# Help with pedigree info



## Black Rabbit (Nov 14, 2009)

So I got the email back from the people who own Dosia's parents, they were pretty small and different than the ones I've seen before, it was hard to read it but here's a few of the names I could actually read. Can any one give me a website where I might find some pics and more info? Any ways here's a few names off Dosia's dad's side. Playboy's Willy, Boggs Roxy, CJ's Snickers. I've never heard of any of them has any one else?


----------



## performanceknls (Apr 4, 2009)

boggs roxy's ped
ONLINE PEDIGREES :: [94753] :: BOGGS ROXY
Here is C&j's snickers
ONLINE PEDIGREES :: [39933] :: C&J'S SNICKERS

I could not find the first dog you posted, hope that helps


----------



## performanceknls (Apr 4, 2009)

found it, it was plowboys' willie not Playboy 
ONLINE PEDIGREES :: [246102] :: PLOWBOY 'S WILLY


----------



## Black Rabbit (Nov 14, 2009)

Thank you so much I'm kinda special when it comes to finding this kinda stuff. No pics but I did notice Plumer's Alligator way back there.  He has a white marking on his chest that looks a lot like Dosia's also I saw some dogs around the same weight as him too. Now I know where the size comes from lol


----------



## CINCINNATIBULLIES (Jan 15, 2009)

would love to see dosia's whole ped. love those turtlebuster dogs!


----------



## Black Rabbit (Nov 14, 2009)

CINCINNATIBULLIES said:


> would love to see dosia's whole ped. love those turtlebuster dogs!

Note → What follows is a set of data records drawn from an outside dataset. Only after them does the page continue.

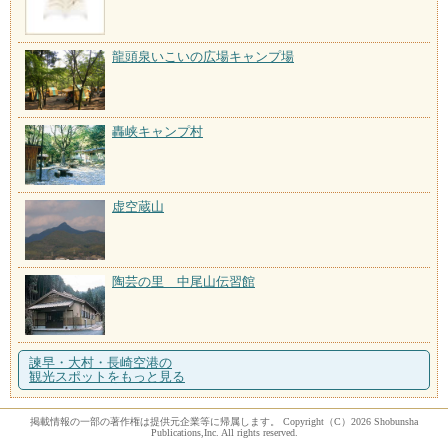
龍頭泉いこいの広場キャンプ場
轟峡キャンプ村
虚空蔵山
陶芸の里 中尾山伝習館
諫早・大村・長崎空港の
観光スポットをもっと見る
掲載情報の一部の著作権は提供元企業等に帰属します。 Copyright（C）2026 Shobunsha
Publications,Inc. All rights reserved.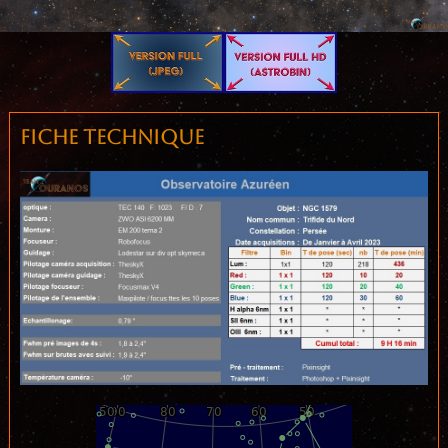
Fiche technique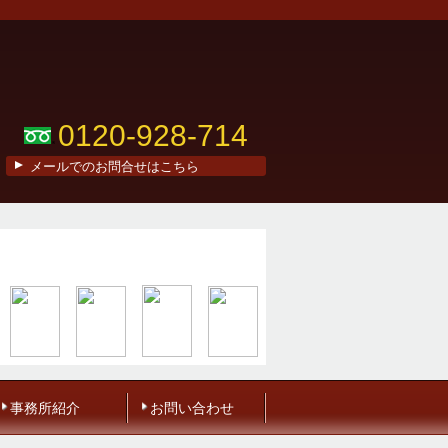
0120-928-714
メールでのお問合せはこちら
事務所紹介
お問い合わせ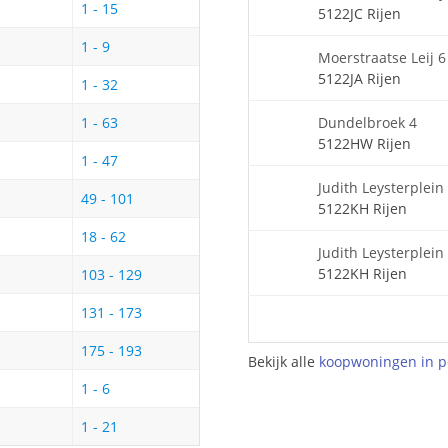
1 - 15
5122JC Rijen
1 - 9
Moerstraatse Leij 6
5122JA Rijen
1 - 32
Dundelbroek 4
1 - 63
5122HW Rijen
1 - 47
Judith Leysterplein
49 - 101
5122KH Rijen
18 - 62
Judith Leysterplein
5122KH Rijen
103 - 129
131 - 173
175 - 193
Bekijk alle
koopwoningen in p
1 - 6
1 - 21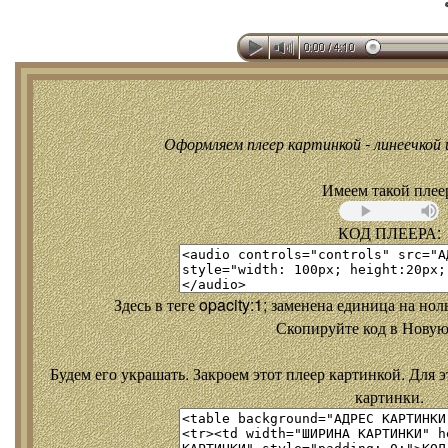
Оформляем плеер картинкой - линеечкой и
Имеем такой плее
КОД ПЛЕЕРА:
Здесь в теге opacity:1; заменена единица на но
Скопируйте код в Новую
Будем его украшать. Закроем этот плеер картинкой. Для э
картинки.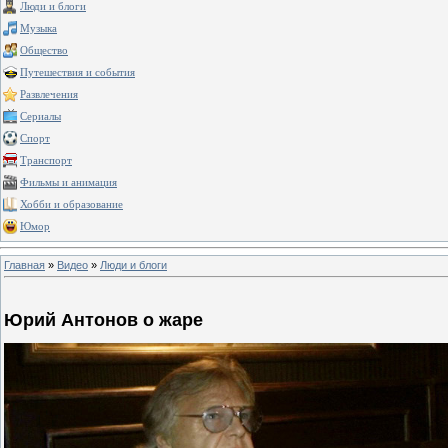
Люди и блоги
Музыка
Общество
Путешествия и события
Развлечения
Сериалы
Спорт
Транспорт
Фильмы и анимация
Хобби и образование
Юмор
Главная
»
Видео
»
Люди и блоги
Юрий Антонов о жаре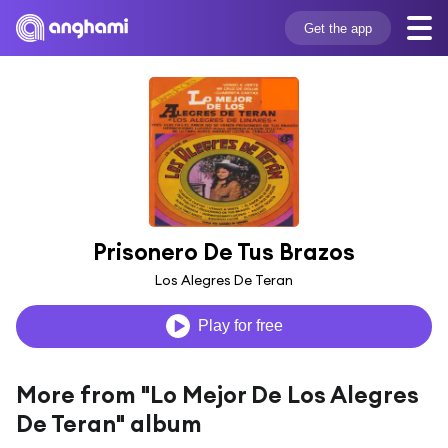
Get the app
Prisonero De Tus Brazos
Los Alegres De Teran
Play for free
More from "Lo Mejor De Los Alegres
De Teran" album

Me too, Dosia was rescued but we found his breeders. Unfortunatly his first owner has his ped so I'm getting info from the breeders to see what the ped actually looks like. They got Bossy (Dosia's mom) when she was prego cause the kennel owner, his dad, passed away so he was taking over for his dad. I'm not sure if they are going to be breeding any more. They haven't had any litters after Dosia's. I guess the dad lived in Southern CA and had been breeding for a long time. They said he was in his 70's and still running and training the dogs himself. Very sad that he passed away and hopefully when the time s right they will continue on with what their dad started.


----------